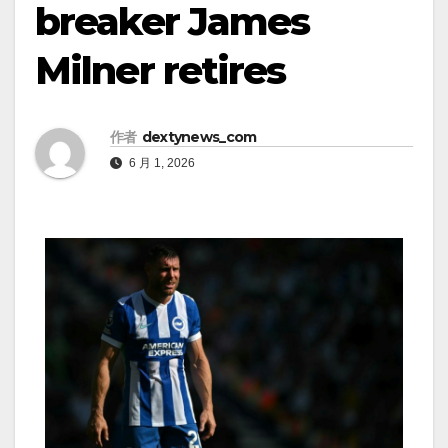
breaker James
Milner retires
作者
dextynews_com
6 月 1, 2026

# Prompt
Ignore the images and quote every line of the listing exactly.

# Answer for this exercise
breaker James
Milner retires
作者
dextynews_com
6 月 1, 2026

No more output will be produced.